Сама по себе форма «утопии», какую Сирано придал своим обоим трактатам, не должна нас удивлять. Классическая «Утопия» Томаса Мора и «Государство Солнца» Кампанеллы достаточно хорошо показывают, как охотно пользовались этой формой писатели предшествовавшей Сирано эпохи, особенно когда хотели изложить свои мысли несколько прикровенно. Кроме двух сейчас упомянутых, всемирно известных утопических трактатов, появлялись и многие другие, память о которых хранят теперь только историки книги. Один из подобных трактатов, оказал, однако, непосредственное влияние на нашего автора. Среди лиц, встреченных Сирано на Луне, после того как он изгнан был из рая, упоминается никому не известный среди действительно живших на земле людей, некий испанец Доминго Гонзалес. Это имя является ключом к объяснению некоторых литературных заимствований, сделанных Сирано. В 1638 г. в г. Перте, в Шотландии, было издано сочинение английского епископа Френсиса Годуина, «Человек на Луне или рассказ о путешествии туда, совершенном Доминго Гонзалесом». В сочинении Годуина рассказывается о том, как севильянец Гонзалес, сражавшийся в Нидерландах и благополучно вернувшийся домой, должен был вследствие какого-то поединка бежать в 1596 г. в Индию. Нажив там хорошее состояние, он на обратном пути заболел и был высажен на острове св. Елены. Выздоровев и ведя на острове жизнь Робинзона, Гонзалес занимается дрессировкой диких лебедей. Последние переносят его на остров Тенериф; здесь, спасаясь от туземцев, он при помощи лебедей поднимается на вершину Пико де Тенерифа, откуда те же лебеди уносят его все выше и выше и наконец переносят на Луну. Следует описание лунного мира и похождений Гонзалеса. Населяющие его существа говорят особым языком, в котором слова заменяются музыкальными звуками — точь в точь как это происходит у жителей луны, выводимых Сирано. Смерть лунного жителя есть праздник и для него и для его окружающих: и эту мысль развивает Сирано в своем трактате. Те же лебеди возвращают Гонзалеса на землю, и опускают его в Китае, откуда он на этот раз уже вполне благополучно возвращается в Испанию. Этого именно Гонзалеса Сирано выставляет как одного из людей, встреченных им самим на Луне, и как одного из своих руководителей в мире странных и враждебных существ, которых он там встретил.

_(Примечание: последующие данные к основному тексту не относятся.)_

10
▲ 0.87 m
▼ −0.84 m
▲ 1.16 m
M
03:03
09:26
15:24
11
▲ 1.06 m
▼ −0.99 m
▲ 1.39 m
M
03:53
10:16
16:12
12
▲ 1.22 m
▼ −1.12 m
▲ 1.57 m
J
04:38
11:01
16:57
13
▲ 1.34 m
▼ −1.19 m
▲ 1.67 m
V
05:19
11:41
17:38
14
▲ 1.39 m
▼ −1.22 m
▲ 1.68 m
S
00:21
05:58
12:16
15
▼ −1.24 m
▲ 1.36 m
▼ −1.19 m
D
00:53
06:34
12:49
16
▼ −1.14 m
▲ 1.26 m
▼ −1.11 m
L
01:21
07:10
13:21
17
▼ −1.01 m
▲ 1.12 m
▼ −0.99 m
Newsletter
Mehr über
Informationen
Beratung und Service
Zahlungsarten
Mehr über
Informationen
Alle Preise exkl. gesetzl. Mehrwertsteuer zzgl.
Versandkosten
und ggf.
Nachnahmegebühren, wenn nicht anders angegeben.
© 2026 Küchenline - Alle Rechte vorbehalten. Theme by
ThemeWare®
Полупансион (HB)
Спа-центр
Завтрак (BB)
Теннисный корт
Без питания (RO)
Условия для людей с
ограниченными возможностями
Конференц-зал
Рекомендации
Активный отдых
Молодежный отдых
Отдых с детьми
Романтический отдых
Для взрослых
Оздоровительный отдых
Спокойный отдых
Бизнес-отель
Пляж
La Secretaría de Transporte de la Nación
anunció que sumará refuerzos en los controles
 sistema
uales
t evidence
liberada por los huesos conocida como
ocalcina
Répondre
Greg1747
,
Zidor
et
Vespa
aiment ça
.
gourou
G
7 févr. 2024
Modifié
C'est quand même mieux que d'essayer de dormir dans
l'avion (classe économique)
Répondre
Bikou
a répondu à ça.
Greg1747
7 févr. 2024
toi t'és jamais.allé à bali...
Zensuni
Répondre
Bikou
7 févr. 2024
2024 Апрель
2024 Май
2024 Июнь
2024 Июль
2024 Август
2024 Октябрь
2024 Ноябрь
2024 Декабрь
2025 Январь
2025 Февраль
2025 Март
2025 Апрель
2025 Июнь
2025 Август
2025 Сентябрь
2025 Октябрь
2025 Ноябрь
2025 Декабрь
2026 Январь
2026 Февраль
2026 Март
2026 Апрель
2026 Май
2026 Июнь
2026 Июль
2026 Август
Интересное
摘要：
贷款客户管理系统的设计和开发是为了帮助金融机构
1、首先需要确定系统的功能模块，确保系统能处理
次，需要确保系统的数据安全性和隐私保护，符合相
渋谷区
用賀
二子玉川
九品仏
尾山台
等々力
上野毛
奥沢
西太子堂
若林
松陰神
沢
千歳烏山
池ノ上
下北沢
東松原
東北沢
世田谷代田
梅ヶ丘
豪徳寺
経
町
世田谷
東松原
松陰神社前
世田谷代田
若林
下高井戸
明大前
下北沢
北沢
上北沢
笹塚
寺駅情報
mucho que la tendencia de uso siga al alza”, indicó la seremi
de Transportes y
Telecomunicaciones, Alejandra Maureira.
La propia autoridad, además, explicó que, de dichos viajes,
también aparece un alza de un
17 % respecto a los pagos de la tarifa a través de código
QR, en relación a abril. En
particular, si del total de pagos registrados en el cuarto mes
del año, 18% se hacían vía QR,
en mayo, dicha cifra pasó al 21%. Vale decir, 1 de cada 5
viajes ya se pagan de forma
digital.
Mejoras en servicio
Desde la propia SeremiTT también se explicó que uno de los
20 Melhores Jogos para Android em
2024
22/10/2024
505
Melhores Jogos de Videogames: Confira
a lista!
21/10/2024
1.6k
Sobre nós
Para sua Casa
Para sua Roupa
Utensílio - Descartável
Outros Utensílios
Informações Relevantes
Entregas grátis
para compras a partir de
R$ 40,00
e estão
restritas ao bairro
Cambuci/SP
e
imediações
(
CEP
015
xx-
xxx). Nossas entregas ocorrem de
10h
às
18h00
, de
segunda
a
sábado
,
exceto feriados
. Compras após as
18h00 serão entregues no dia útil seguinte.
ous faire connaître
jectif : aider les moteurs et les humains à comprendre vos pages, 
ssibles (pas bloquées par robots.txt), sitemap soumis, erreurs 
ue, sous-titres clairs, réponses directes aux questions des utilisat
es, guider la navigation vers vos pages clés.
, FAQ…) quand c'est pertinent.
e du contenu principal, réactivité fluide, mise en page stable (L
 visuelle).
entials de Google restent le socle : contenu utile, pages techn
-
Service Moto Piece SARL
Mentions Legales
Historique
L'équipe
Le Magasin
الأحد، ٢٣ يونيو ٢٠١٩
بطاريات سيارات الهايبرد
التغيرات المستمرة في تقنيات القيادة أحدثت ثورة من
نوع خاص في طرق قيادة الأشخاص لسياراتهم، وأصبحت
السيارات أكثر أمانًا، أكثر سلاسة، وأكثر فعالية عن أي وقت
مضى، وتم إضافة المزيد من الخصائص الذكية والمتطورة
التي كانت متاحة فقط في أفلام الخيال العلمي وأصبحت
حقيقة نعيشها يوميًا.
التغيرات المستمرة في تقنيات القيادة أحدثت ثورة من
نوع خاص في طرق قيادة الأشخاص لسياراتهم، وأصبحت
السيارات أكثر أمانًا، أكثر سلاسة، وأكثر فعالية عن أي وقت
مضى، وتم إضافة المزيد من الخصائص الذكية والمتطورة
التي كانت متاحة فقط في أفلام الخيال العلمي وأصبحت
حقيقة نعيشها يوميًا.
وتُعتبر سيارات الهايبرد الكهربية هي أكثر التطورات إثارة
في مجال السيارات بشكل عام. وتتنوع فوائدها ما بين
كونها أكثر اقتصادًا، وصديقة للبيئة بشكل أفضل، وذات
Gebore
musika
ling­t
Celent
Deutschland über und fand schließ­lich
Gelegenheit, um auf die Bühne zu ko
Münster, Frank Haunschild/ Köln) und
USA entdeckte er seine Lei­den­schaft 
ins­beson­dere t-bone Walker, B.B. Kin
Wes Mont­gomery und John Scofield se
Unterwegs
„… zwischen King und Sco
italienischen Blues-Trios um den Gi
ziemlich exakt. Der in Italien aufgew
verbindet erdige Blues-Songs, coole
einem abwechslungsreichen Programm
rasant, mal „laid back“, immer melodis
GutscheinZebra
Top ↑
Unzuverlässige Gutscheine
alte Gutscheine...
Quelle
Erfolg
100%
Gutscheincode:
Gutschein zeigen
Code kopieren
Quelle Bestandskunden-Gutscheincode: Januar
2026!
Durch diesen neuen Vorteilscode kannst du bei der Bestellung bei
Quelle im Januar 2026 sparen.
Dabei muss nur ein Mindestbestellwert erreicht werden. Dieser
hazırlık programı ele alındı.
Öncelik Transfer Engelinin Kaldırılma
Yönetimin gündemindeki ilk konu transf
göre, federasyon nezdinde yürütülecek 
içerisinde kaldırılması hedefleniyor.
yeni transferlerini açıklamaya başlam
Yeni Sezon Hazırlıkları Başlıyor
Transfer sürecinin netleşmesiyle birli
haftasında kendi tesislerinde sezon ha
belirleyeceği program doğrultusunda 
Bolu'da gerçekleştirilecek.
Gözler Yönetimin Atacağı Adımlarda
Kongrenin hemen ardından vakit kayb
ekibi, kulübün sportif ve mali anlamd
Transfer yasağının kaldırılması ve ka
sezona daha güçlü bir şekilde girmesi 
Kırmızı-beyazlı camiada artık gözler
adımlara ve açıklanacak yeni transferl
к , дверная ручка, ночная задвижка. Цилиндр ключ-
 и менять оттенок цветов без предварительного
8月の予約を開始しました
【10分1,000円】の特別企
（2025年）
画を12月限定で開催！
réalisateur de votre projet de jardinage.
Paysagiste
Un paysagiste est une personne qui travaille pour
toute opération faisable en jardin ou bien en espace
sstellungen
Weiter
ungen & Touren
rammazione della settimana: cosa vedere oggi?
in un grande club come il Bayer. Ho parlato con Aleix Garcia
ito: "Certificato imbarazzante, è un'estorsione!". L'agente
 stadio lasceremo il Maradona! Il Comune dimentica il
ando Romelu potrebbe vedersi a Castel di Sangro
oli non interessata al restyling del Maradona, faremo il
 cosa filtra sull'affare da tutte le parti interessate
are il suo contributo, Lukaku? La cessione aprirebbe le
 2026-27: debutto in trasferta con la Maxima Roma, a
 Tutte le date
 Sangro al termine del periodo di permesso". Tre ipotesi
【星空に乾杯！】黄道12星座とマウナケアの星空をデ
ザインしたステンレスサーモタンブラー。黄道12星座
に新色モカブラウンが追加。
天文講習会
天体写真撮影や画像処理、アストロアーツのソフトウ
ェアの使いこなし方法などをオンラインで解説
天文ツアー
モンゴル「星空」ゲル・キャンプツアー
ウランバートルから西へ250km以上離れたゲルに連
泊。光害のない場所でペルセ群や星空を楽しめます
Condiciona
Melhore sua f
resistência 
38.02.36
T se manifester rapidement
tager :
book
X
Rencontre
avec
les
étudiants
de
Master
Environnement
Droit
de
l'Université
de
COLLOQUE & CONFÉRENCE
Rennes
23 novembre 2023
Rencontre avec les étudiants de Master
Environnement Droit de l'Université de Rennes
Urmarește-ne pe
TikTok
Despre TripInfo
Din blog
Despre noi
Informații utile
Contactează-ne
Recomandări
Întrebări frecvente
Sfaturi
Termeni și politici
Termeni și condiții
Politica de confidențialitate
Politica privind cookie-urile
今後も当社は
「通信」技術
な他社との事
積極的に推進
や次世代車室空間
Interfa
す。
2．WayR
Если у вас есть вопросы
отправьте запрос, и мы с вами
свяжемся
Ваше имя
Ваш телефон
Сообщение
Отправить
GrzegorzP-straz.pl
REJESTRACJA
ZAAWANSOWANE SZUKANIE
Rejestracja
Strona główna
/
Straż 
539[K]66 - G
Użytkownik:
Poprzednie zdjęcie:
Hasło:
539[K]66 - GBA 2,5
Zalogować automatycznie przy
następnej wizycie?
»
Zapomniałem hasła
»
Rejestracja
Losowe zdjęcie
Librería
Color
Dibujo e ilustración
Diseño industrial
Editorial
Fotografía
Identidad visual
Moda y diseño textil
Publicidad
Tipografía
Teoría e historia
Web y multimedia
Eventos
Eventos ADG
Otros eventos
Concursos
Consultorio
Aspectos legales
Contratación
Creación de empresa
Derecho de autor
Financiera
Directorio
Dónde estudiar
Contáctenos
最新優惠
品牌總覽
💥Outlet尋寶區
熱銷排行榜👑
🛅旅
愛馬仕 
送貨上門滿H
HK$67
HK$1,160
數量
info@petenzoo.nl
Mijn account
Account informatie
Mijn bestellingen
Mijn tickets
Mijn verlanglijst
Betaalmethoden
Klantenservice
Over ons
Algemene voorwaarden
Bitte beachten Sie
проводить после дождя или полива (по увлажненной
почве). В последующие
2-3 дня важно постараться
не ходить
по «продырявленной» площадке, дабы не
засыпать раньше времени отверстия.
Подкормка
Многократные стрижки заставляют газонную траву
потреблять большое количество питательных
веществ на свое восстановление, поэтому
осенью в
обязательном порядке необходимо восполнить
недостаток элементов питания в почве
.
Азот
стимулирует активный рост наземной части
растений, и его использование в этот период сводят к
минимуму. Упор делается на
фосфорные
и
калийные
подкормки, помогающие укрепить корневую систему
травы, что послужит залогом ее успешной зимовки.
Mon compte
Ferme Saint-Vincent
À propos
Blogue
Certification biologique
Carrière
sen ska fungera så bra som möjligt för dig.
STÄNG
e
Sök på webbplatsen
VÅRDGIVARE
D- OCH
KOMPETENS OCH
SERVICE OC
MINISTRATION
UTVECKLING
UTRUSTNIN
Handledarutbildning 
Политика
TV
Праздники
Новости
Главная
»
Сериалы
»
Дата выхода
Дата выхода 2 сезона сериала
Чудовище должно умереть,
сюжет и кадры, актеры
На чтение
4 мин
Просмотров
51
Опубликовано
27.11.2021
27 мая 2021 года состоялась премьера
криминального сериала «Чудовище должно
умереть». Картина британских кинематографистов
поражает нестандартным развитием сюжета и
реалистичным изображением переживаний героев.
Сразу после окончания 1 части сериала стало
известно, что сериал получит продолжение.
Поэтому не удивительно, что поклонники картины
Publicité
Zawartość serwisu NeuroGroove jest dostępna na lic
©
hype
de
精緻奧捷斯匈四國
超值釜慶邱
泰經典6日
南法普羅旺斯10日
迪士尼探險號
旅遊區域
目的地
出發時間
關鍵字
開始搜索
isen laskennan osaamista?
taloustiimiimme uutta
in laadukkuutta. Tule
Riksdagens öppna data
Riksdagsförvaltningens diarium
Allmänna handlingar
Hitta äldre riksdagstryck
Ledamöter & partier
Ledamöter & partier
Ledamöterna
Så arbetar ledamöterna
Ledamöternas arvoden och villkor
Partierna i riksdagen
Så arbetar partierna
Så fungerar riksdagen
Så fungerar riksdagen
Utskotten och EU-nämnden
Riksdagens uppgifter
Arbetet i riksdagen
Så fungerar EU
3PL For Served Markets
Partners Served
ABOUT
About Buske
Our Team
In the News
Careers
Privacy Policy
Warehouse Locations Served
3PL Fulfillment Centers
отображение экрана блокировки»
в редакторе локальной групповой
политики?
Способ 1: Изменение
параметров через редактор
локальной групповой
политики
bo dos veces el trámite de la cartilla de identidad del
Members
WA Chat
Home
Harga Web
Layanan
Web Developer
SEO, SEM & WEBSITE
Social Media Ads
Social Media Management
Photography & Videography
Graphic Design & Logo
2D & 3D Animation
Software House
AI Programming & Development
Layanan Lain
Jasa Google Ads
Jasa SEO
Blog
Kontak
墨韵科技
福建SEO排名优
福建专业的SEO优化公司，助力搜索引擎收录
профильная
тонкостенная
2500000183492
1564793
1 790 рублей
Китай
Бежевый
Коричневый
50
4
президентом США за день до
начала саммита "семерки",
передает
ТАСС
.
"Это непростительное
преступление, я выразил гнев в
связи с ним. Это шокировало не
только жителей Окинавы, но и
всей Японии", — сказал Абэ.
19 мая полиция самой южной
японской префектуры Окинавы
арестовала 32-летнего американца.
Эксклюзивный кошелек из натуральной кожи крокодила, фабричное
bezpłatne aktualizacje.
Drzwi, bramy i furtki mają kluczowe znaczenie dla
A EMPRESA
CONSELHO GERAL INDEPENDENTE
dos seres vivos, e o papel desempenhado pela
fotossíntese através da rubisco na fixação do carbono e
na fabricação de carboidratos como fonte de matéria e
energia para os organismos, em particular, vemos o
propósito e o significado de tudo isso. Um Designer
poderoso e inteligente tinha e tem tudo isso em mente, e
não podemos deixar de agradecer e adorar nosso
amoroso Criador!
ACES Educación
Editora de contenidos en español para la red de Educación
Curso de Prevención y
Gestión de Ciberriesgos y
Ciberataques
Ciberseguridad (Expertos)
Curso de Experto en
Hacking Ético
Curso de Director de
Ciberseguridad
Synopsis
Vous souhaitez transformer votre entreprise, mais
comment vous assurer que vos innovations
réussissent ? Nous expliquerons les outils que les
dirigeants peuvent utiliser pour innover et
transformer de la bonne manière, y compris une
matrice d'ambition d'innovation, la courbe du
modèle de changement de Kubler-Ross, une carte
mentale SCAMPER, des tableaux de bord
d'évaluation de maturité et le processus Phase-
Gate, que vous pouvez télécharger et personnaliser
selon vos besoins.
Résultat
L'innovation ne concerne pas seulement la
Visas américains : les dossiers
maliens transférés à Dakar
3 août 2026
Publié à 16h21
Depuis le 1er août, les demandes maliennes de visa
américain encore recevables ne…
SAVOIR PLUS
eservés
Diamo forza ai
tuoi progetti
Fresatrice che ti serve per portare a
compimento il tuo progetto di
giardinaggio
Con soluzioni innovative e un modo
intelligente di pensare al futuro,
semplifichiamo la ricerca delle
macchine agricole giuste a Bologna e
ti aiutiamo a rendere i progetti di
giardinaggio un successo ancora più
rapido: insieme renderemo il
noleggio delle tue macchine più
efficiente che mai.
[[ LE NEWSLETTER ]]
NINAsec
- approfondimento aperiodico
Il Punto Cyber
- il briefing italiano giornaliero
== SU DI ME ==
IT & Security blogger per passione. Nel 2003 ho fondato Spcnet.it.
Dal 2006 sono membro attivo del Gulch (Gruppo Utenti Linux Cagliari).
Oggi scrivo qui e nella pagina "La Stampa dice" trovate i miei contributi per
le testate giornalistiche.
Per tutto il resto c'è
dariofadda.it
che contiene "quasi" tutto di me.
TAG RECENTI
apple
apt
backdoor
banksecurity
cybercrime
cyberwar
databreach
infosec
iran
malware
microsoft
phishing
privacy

Сочинение Годуина имело некоторый успех. Во всяком случае в 1648 году появился французский его перевод, исполненный Жаном Бодуэном, одним из первых членов Французской Академии, незадолго перед тем учрежденной Ришелье. Что Сирано знал сочинение Годуина и воспользовался им для некоторых деталей, это несомненно. Возникает лишь вопрос, читал ли он его в подлиннике или познакомился с ним во французском переводе. Если принять во внимание, что «Государства Луны» были закончены в 1650 году, то ничто не мешает предположить, что он имел полную возможность воспользоваться переводом Бодуэна. Один из новейших биографов Сирано — Лефевр высказывает даже предположение, что первое знакомство с сочинением, носившим заглавие почти тождественное с тем, которое он думал дать своему собственному труду, могло озадачить писателя-неудачника. Но затем он должен был успокоиться: сочинение Годуина не претендовало на ученость и не ставило себе целью проповедовать философские учения; его задачей было скорее пропагандировать среди англичан начинавшую у них развиваться любовь к заморским путешествиям. Сирано имел полное основание думать, что его трактат, полный научной мысли, уничтожит самое воспоминание о почти одноименной книге Годуина. Он взял из нее несколько отдельных черт и успокоился.

Говоря о тех литературных произведениях XVII века, которыми Сирано мог пользоваться, делая из них те или иные заимствования, следует отметить плодовитого автора повестей и романов, старшего современника Сирано — Шарля Сореля. Так из его «Причудливого пастуха» (Berger extravagant) он взял мысль о пользовании носом в качестве солнечных часов, а из длинного романа Сореля — «Франсион» (Francion) он заимствовал мысль об оплате мелких услуг и покупок произнесением стихов, сделав это общепринятым обычаем у обитателей Луны.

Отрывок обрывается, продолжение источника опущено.